### Exercise goal
Scan the data, and whenever a line contains "Games", copy it.

### Provided entries
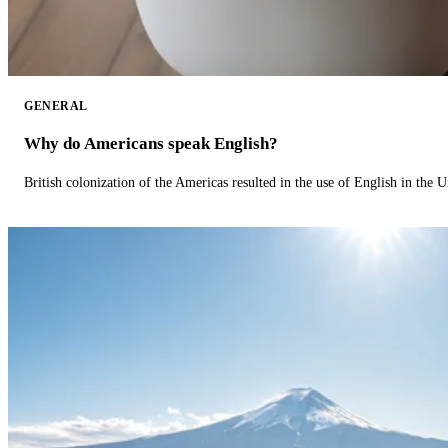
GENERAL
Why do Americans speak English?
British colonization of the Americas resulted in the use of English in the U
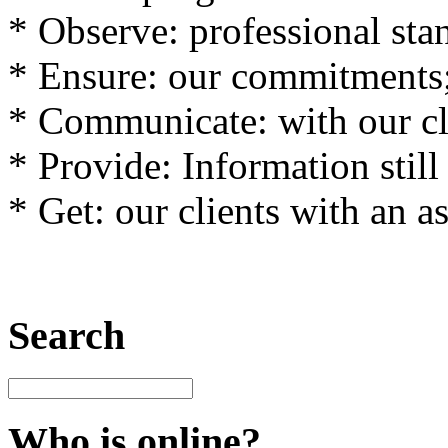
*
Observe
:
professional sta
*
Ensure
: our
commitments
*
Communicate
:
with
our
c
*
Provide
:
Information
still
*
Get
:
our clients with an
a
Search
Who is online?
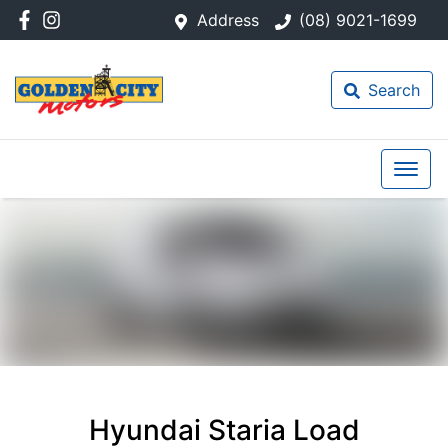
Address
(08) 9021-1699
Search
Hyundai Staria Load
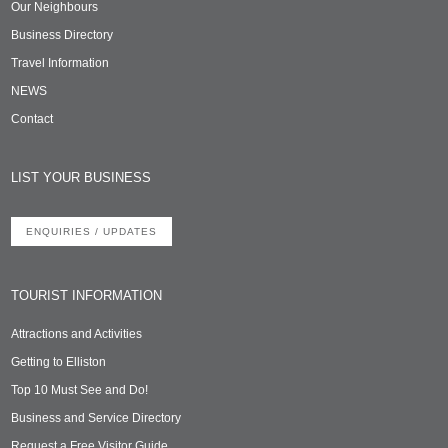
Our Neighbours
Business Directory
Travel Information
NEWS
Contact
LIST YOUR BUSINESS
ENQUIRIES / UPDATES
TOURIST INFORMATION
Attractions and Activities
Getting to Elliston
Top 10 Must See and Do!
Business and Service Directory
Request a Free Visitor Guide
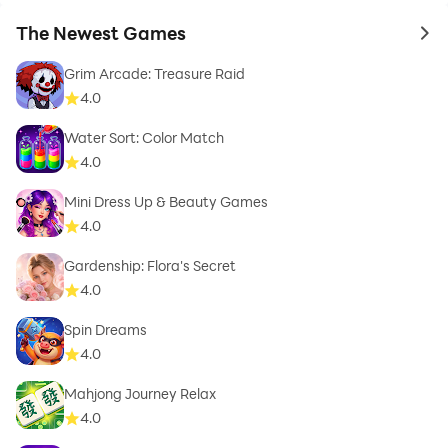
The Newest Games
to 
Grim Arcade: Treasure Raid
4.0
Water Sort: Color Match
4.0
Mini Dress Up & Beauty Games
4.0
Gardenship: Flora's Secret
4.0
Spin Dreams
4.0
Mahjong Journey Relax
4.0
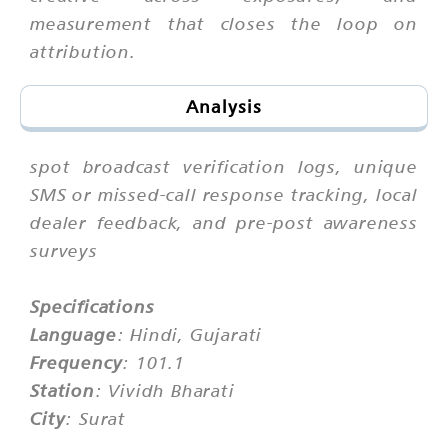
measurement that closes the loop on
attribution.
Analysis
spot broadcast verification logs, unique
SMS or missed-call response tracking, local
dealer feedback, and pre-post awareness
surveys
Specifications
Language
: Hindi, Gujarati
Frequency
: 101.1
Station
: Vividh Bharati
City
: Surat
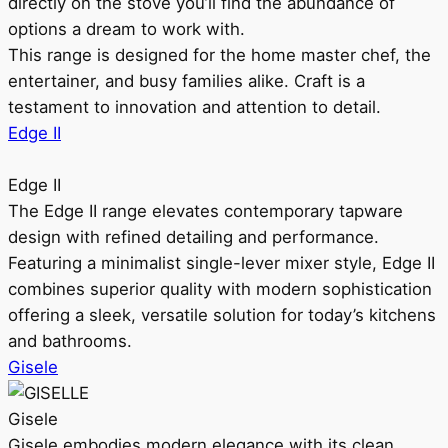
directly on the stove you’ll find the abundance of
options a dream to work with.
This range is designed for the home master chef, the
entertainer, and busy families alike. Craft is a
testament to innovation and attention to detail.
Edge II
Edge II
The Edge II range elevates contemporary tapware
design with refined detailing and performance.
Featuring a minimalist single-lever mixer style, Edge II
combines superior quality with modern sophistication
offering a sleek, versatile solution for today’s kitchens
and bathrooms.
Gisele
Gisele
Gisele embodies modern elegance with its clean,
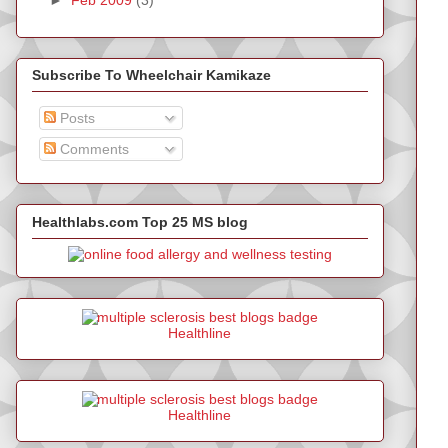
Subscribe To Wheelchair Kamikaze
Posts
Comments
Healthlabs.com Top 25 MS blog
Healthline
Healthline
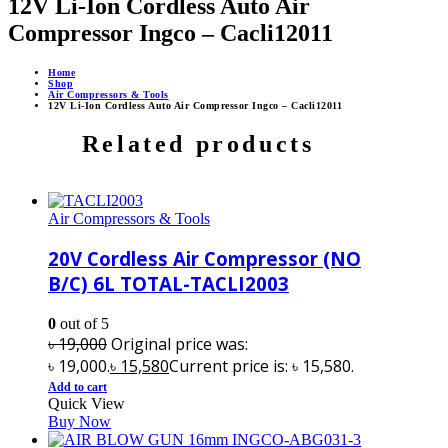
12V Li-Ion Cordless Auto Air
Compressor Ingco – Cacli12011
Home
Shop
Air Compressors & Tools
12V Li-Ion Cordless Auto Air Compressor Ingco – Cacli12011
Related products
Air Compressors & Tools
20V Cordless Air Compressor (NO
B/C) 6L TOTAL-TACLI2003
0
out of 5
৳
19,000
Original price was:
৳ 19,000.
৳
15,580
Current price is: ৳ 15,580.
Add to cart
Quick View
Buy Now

### Answer box
The Newest Games
Mini Dress Up & Beauty Games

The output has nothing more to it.